To nie koniec dziwów: jak dotychczas – żadnych przepychanek polsko-litewskich, cisza nad trumną. Nikt jeszcze nie zakrzyknął, ze Sierakowski powinien spocząć w Polsce, nikt nie zażądał, żeby Dudy nie zapraszać... Przez najbliższe półtora miesiąca wszystko jeszcze może się zdarzyć, ale na razie wygląda na to, że polscy politycy i dyplomaci uznali, iż ich litewscy odpowiednicy są w stanie urządzić… godny pogrzeb.
Co więcej – strona polska została zaproszona do roli współorganizatora. Na uroczystość zaproszeni są przedstawiciele wszystkich współczesnych państw, których narody mogłyby się chcieć do powstania przyznać: Białorusini, Łotysze, Polacy, Ukraińcy. Napisy na grobach będą po polsku, litewsku i białorusku. Jeden ze straconych powstańców był wyznania luterańskiego, więc w uroczystości, z osobną modlitwą, weźmie udział biskup tego Kościoła – ks. Mindaugas Sabutis. Wydaje się, że jeżeli cokolwiek, to tylko pogoda (na Litwie zwykle paskudna o tej porze) może popsuć plany tak pięknego pogrzebu.

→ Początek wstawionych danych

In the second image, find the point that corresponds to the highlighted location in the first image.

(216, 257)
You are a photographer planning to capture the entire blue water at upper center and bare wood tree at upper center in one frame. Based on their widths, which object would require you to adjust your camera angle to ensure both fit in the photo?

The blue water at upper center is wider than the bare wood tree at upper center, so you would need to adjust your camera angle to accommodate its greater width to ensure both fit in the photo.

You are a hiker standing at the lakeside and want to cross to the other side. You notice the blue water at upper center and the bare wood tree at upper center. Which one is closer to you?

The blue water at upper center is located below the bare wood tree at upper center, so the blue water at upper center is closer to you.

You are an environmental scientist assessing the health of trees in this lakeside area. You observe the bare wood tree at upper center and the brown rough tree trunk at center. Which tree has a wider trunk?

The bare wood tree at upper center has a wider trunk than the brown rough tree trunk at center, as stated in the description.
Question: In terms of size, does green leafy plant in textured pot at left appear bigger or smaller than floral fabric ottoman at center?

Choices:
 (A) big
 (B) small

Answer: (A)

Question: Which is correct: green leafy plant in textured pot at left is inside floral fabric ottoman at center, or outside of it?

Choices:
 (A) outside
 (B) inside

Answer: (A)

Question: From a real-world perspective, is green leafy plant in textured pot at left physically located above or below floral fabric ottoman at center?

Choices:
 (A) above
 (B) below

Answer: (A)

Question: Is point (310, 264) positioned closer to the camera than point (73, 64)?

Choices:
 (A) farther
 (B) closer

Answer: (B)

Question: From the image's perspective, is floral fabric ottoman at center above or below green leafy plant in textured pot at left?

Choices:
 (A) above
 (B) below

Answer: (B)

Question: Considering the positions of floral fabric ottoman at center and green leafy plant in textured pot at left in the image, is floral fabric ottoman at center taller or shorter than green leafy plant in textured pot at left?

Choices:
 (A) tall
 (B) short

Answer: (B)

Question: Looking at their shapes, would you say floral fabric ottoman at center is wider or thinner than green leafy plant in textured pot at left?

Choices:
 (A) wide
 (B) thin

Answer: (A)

Może jeszcze polityka: stosunki litewsko-białoruskie. 24 września grupa białoruskich intelektualistów (wszystkie podpisy – tutaj https://docs.google.com/forms/d/e/1FAIpQLSe0vwDAY0N4IxfcX-YBoB4yj2R2XUmCkxC0wXD2lXBLmn3kdA/viewform) zwróciła się do władz litewskich o przekazanie ciała Konstantego Kalinowskiego, by mógł on być pochowany na Białorusi. Kanclerz Sejmu RL potwierdził, że jest taka inicjatywa, wspierana także ze strony Kościoła katolickiego na Białorusi, ale oficjalnie MSZ czy jakikolwiek inny reprezentant państwa białoruskiego w tej sprawie do Litwy nie wystąpił. Jak się wyraził kanclerz: „W przyszłości wszystko jest możliwe, na razie jednak Konstanty Kalinowski spocznie wraz z pozostałymi powstańcami w Wilnie na Rossie”.

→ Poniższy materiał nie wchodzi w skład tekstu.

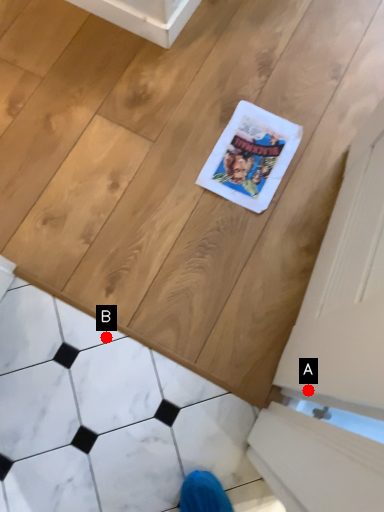 Question: Two points are circled on the image, labeled by A and B beside each circle. Which point is closer to the camera?

Choices:
 (A) A is closer
 (B) B is closer

Answer: (A) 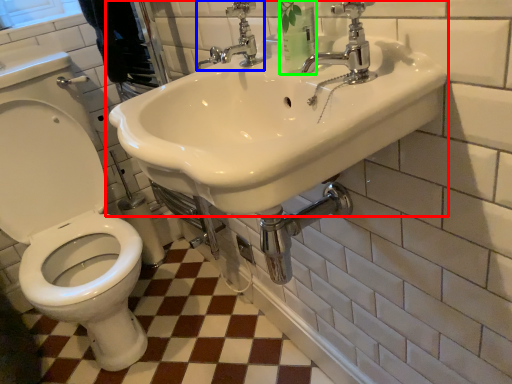 Question: Considering the real-world distances, which object is closest to sink (highlighted by a red box)? tap (highlighted by a blue box) or toiletry (highlighted by a green box).

Choices:
 (A) tap
 (B) toiletry

Answer: (B) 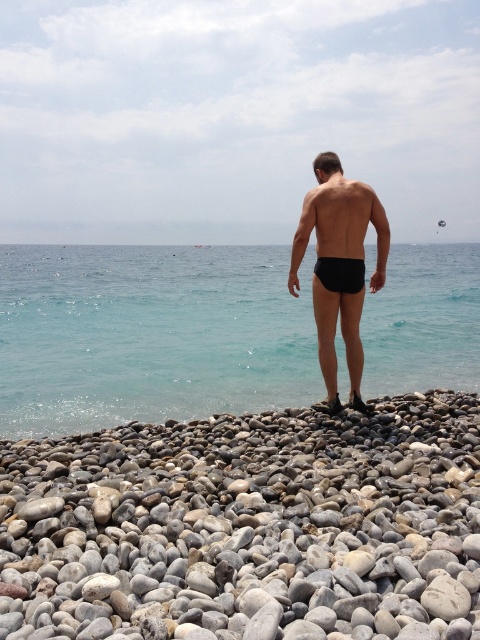 Which of these two, clear blue water at center or black matte shorts at center, stands shorter?

Standing shorter between the two is black matte shorts at center.

Between point (50, 353) and point (295, 241), which one is positioned in front?

Point (295, 241)

Image resolution: width=480 pixels, height=640 pixels. Find the location of `clear blue water at center`. clear blue water at center is located at coordinates (149, 333).

Between smooth gray pebble at center and black matte shorts at center, which one is positioned lower?

smooth gray pebble at center is lower down.

Is smooth gray pebble at center smaller than black matte shorts at center?

Correct, smooth gray pebble at center occupies less space than black matte shorts at center.

Identify the location of smooth gray pebble at center. The width and height of the screenshot is (480, 640). (249, 525).

At what (x,y) coordinates should I click in order to perform the action: click on smooth gray pebble at center. Please return your answer as a coordinate pair (x, y). Looking at the image, I should click on (249, 525).

Find the location of a particular element. This screenshot has height=640, width=480. smooth gray pebble at center is located at coordinates (249, 525).

How much distance is there between smooth gray pebble at center and clear blue water at center?

smooth gray pebble at center and clear blue water at center are 33.59 feet apart from each other.

You are a GUI agent. You are given a task and a screenshot of the screen. Output one action in this format:
    pyautogui.click(x=<x>, y=<y>)
    Task: Click on the smooth gray pebble at center
    
    Given the screenshot: What is the action you would take?
    pyautogui.click(x=249, y=525)

At what (x,y) coordinates should I click in order to perform the action: click on smooth gray pebble at center. Please return your answer as a coordinate pair (x, y). The image size is (480, 640). Looking at the image, I should click on pos(249,525). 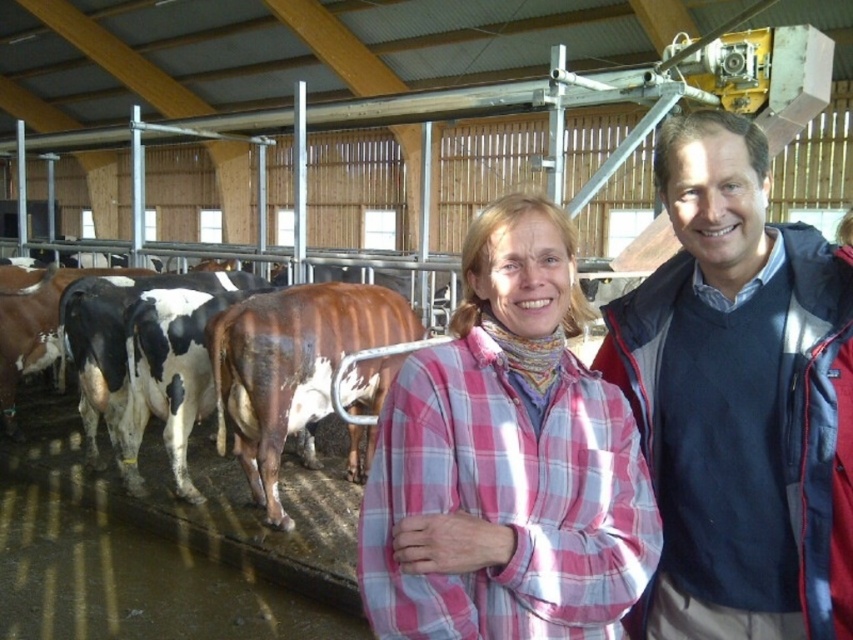 Between dark blue sweater at center and pink plaid shirt at center, which one is positioned lower?

pink plaid shirt at center

Who is more distant from viewer, (767, 353) or (541, 253)?

The point (767, 353) is more distant.

Image resolution: width=853 pixels, height=640 pixels. Identify the location of dark blue sweater at center. (740, 397). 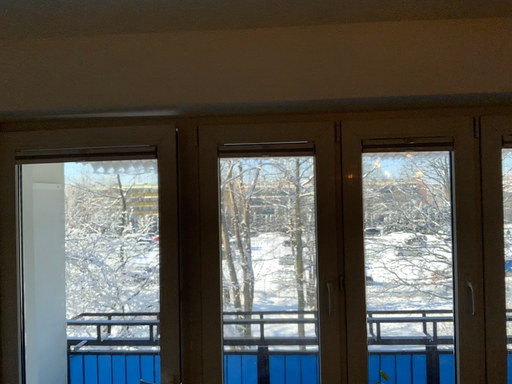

Do przekazania szczątków bohatera zatem nie dojdzie, mimo że na Litwie zapanowała zaskakująca zgodność co do tego, że ostatecznie powinien jednak spocząć na Białorusi. Ani z ław sejmowych, ani w wypowiedziach prasowych nie padło zdanie, że prośbę Białorusinów należy zasadniczo odrzucić. Dało się raczej usłyszeć sugestie, że oczywiście należałoby pochować go na Białorusi, ale… nie ma jak.

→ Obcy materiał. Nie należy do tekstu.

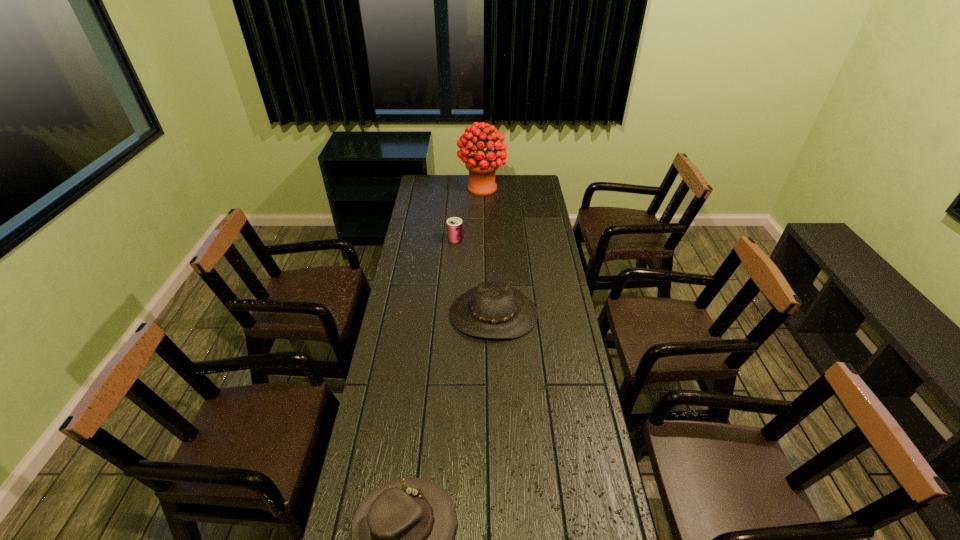 Where is `free spot at the far edge of the desktop`? This screenshot has width=960, height=540. free spot at the far edge of the desktop is located at coordinates (462, 183).

Find the location of `vacant region at the left edge of the desktop`. vacant region at the left edge of the desktop is located at coordinates (438, 232).

In the image, there is a desktop. At what (x,y) coordinates should I click in order to perform the action: click on vacant space at the right edge. Please return your answer as a coordinate pair (x, y). Looking at the image, I should click on [x=565, y=484].

In the image, there is a desktop. What are the coordinates of `vacant space at the far left corner` in the screenshot? It's located at (441, 188).

Find the location of a particular element. The width and height of the screenshot is (960, 540). free space at the far right corner of the desktop is located at coordinates coord(534,182).

This screenshot has width=960, height=540. In order to click on vacant area that lies between the can and the farther hat in this screenshot , I will do `click(474, 277)`.

The height and width of the screenshot is (540, 960). Identify the location of free space between the bouquet and the third nearest object. (468, 214).

Find the location of a particular element. free space between the second farthest object and the tallest object is located at coordinates (468, 214).

Locate an element on the screen. vacant area that lies between the third nearest object and the bouquet is located at coordinates (468, 214).

This screenshot has width=960, height=540. Find the location of `vacant region between the farthest object and the can`. vacant region between the farthest object and the can is located at coordinates (468, 214).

Próbując dociec źródeł tej niezwykłej zgodliwości Litwinów, którzy niechętnie dzielą się swoją historią z kimkolwiek, a już na pewno nie z Białorusinami, dopytuję profesora Uniwersytetu Wileńskiego i dyplomatę – Vytautasa Ališauskasa, a ten odpowiada: „Nie jest dobrze, żebyśmy tu w Wilnie mieli grób białoruskiego bohatera, nie dlatego, że nie jest to godne miejsce, ale ze względu na rolę Konstantego Kalinowskiego w historii Białorusi. Ten powstańczy przywódca to wybitna postać rodzącej się, nowoczesnej Białorusi, nie warto ryzykować uwikłania Kalinowskiego w narrację o <prastarym białoruskim Wilnie>, powtarzaną przez część białoruskich działaczy”. Jeżeli profesor trafnie ujął istotę sprawy, to spór jest, ale nie o przynależność narodową Konstantego Kalinowskiego, tylko Giedymina i Witolda. Ališauskas rzecz doprecyzowuje właśnie na przykładzie tych władców: „Kalinowski jest autentycznie białoruskim bohaterem, a jego postać i znaczenie pokazuje, że Białorusinów stać na własną, nowoczesną tożsamość i narodową narrację historyczną, bez robienia Białorusinów z wielkich książąt litewskich”.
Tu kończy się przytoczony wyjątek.